Historici zeggen dat de toetreding van de Verenigde Staten tot de Tweede Wereldoorlog een keerpunt was in de Amerikaanse economische geschiedenis. Voor de oorlog was het land verwikkeld in een economische depressie van 12 jaar. Het bombardement op Pearl Harbor op 7 december 1941 luidde een hausse in productie en productie in voor de oorlogsinspanningen, gevolgd door een naoorlogse periode van economische welvaart en de opkomst van de Amerikaanse middenklasse.
Economische impact van overheidsuitgaven
De rol van de Amerikaanse regering in de oorlogs- en naoorlogse jaren was niet om het particuliere bedrijfsleven te vervangen, maar om het een kickstart te geven. Zonder de instroom van door tekort gefinancierde overheidsuitgaven zou de Amerikaanse industrie niet de basis hebben gelegd voor de welvaart die volgde na de oorlog. Indertijd waren economen bezorgd dat de VS na de oorlog in 1945 opnieuw in een nieuwe recessie of depressie zouden duiken, maar het tegendeel bleek waar te zijn.
Impact van de verschuiving naar een economie in vredestijd
Tijdens de oorlog was de economie in de Verenigde Staten een economie met gezag, prijzen werden gereguleerd en veel consumptiegoederen werden niet geproduceerd of ze waren schaars verkrijgbaar. Voedselproducten werden gerantsoeneerd en er was regelmatig een tekort aan alles, van melk tot nylons. Er werden geen nieuwe auto's geproduceerd en veel fabrieken en bedrijven werden door de regering overgenomen voor de oorlogsinspanning. Toen de oorlog voorbij was, namen ook de commando-economie en de invloed van de overheid op de economie af.

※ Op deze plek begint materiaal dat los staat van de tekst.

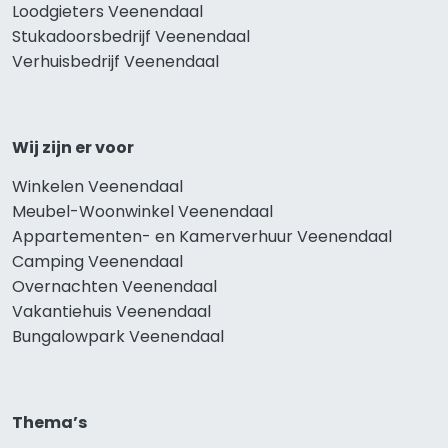
Loodgieters Veenendaal
Stukadoorsbedrijf Veenendaal
Verhuisbedrijf Veenendaal
Wij zijn er voor
Winkelen Veenendaal
Meubel-Woonwinkel Veenendaal
Appartementen- en Kamerverhuur Veenendaal
Camping Veenendaal
Overnachten Veenendaal
Vakantiehuis Veenendaal
Bungalowpark Veenendaal
Thema’s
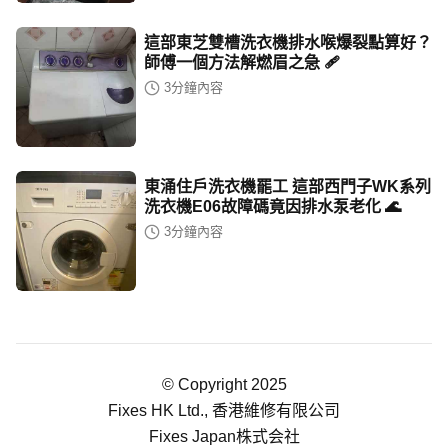
這部東芝雙槽洗衣機排水喉爆裂點算好？
師傅一個方法解燃眉之急 🩹
3
分鐘內容
東涌住戶洗衣機罷工 這部西門子WK系列
洗衣機E06故障碼竟因排水泵老化 🌊
3
分鐘內容
© Copyright 2025
Fixes HK Ltd., 香港維修有限公司
Fixes Japan株式会社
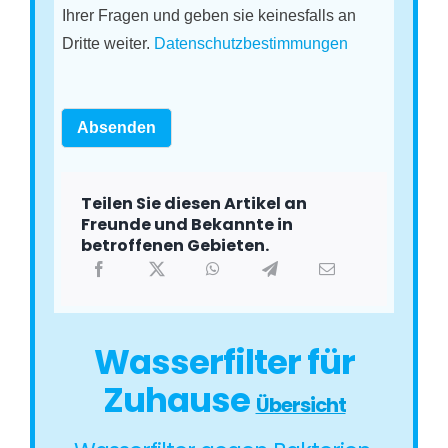
Ihrer Fragen und geben sie keinesfalls an
Dritte weiter.
Datenschutzbestimmungen
Absenden
Teilen Sie diesen Artikel an
Freunde und Bekannte in
betroffenen Gebieten.
Wasserfilter für
Zuhause
Übersicht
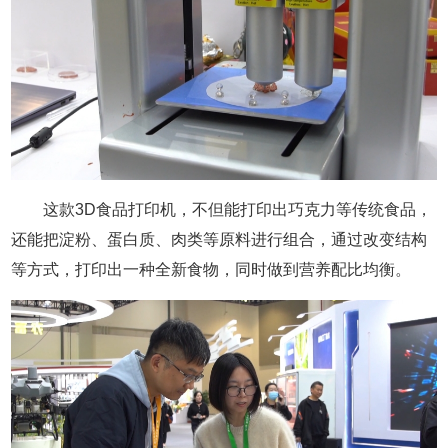
这款3D食品打印机，不但能打印出巧克力等传统食品，
还能把淀粉、蛋白质、肉类等原料进行组合，通过改变结构
等方式，打印出一种全新食物，同时做到营养配比均衡。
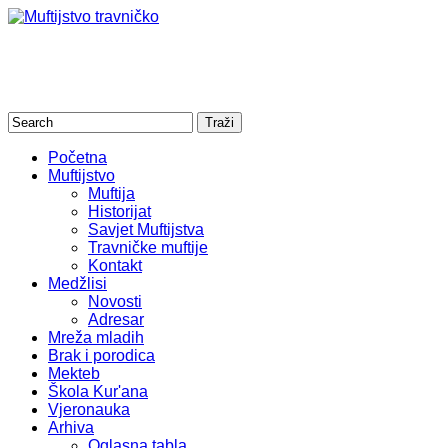
Početna
Muftijstvo
Muftija
Historijat
Savjet Muftijstva
Travničke muftije
Kontakt
Medžlisi
Novosti
Adresar
Mreža mladih
Brak i porodica
Mekteb
Škola Kur'ana
Vjeronauka
Arhiva
Oglasna tabla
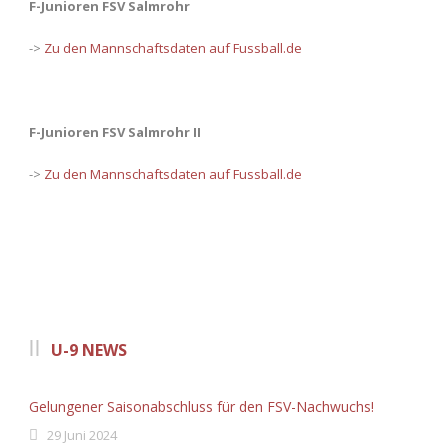
F-Junioren FSV Salmrohr
->
Zu den Mannschaftsdaten auf Fussball.de
F-Junioren FSV Salmrohr II
->
Zu den Mannschaftsdaten auf Fussball.de
U-9 NEWS
Gelungener Saisonabschluss für den FSV-Nachwuchs!
29 Juni 2024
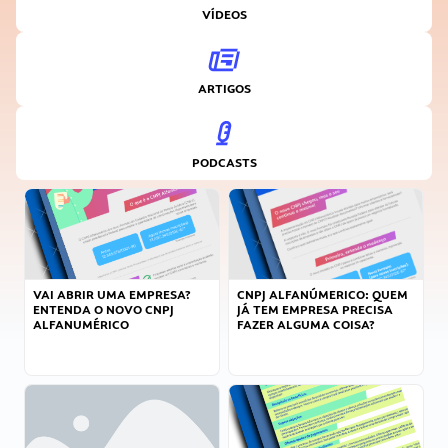
VÍDEOS
ARTIGOS
PODCASTS
VAI ABRIR UMA EMPRESA?
CNPJ ALFANÚMERICO: QUEM
ENTENDA O NOVO CNPJ
JÁ TEM EMPRESA PRECISA
ALFANUMÉRICO
FAZER ALGUMA COISA?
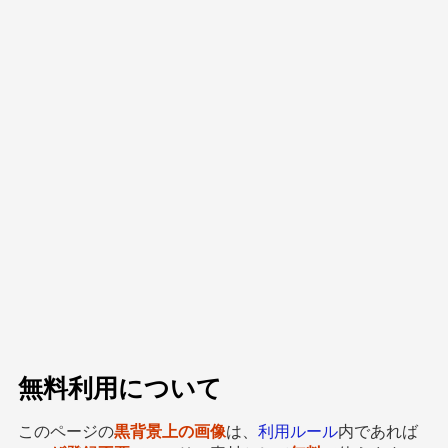
無料利用について
このページの
黒背景上の画像
は、
利用ルール
内であれば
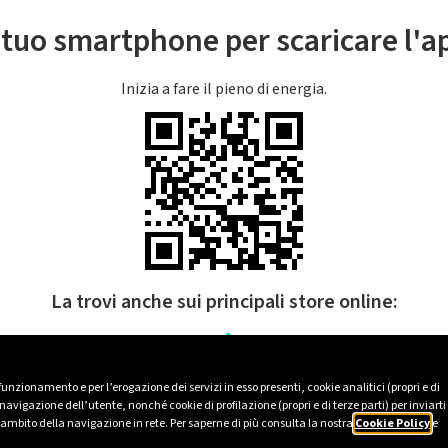
l tuo smartphone per scaricare l'
Inizia a fare il pieno di energia.
La trovi anche sui principali store online:
 funzionamento e per l’erogazione dei servizi in esso presenti, cookie analitici (propri e di
avigazione dell’utente, nonché cookie di profilazione (propri e di terze parti) per inviarti
’ambito della navigazione in rete. Per saperne di più consulta la nostra
Cookie Policy
e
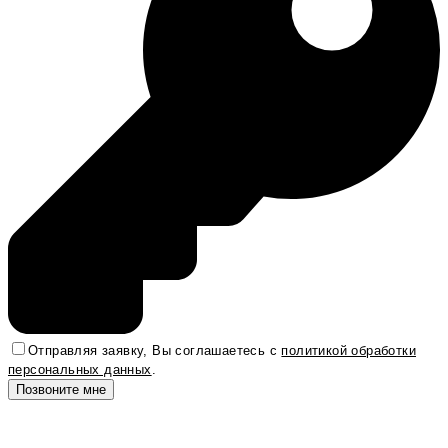
Отправляя заявку, Вы соглашаетесь с
политикой обработки
персональных данных
.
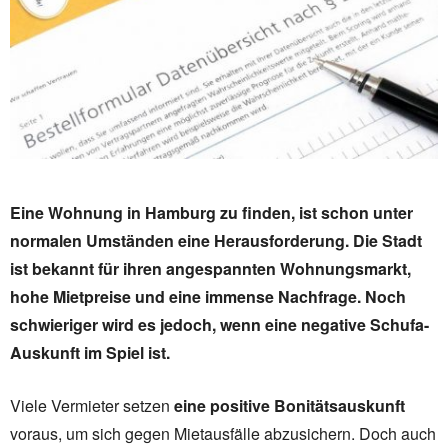
Eine Wohnung in Hamburg zu finden, ist schon unter
normalen Umständen eine Herausforderung. Die Stadt
ist bekannt für ihren angespannten Wohnungsmarkt,
hohe Mietpreise und eine immense Nachfrage. Noch
schwieriger wird es jedoch, wenn eine negative Schufa-
Auskunft im Spiel ist.
Viele Vermieter setzen
eine positive Bonitätsauskunft
voraus, um sich gegen Mietausfälle abzusichern. Doch auch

Gevolgen van terugkerende soldaten en de GI-rekening
Economen maakten zich destijds zorgen over de dramatische niveaus van werkloosheid toen Amerikaanse soldaten na de oorlog naar huis terugkeerden. Eén toekomstige bekroonde econoom voorspelde dat de werkgelegenheidsperspectieven zo nijpend zouden zijn dat het een 'epidemie van geweld' zou creëren. Maar dit gebeurde niet vanwege een combinatie van door de overheid beheerde werkgelegenheidsprogramma's die vóór de oorlog tijdens de depressie waren ingesteld, in combinatie met de GI-wet die ex-GI's terug naar school stuurde om een universitaire graad te behalen.
De combinatie van de GI-wet en andere openbare beleidsinitiatieven, waaronder de GI-Bill of Rights die in 1944 werd aangenomen, bood lage hypotheken aan terugkerende veteranen in de hoop huizen te kopen en boerderijen te kopen. Die overheidsprogramma's hielpen veteranen een sterke positie in de naoorlogse economie te krijgen.
Gevolgen voor de Amerikaanse consumptieve gewoonten
Amerikanen die gewend waren om te scrimpen en te sparen tijdens de crisis en het hoofd te bieden aan tekorten en rantsoenering tijdens de oorlog waren klaar om wat geld uit te geven aan consumptiegoederen. Historici zeggen dat economisch herstel afhankelijk was van Amerikanen die machines kochten die hen zouden helpen hun leven te moderniseren, zoals nieuwe auto's, apparaten en andere nieuwe producten zoals televisies die op de markt kwamen. Het kopen van artikelen voor thuis werd eerder als pragmatisch dan als toegeeflijk beschouwd en dat was een goede boodschap om naar nieuwe gezinnen te sturen die waren opgevoed met depressie en oorlogszucht.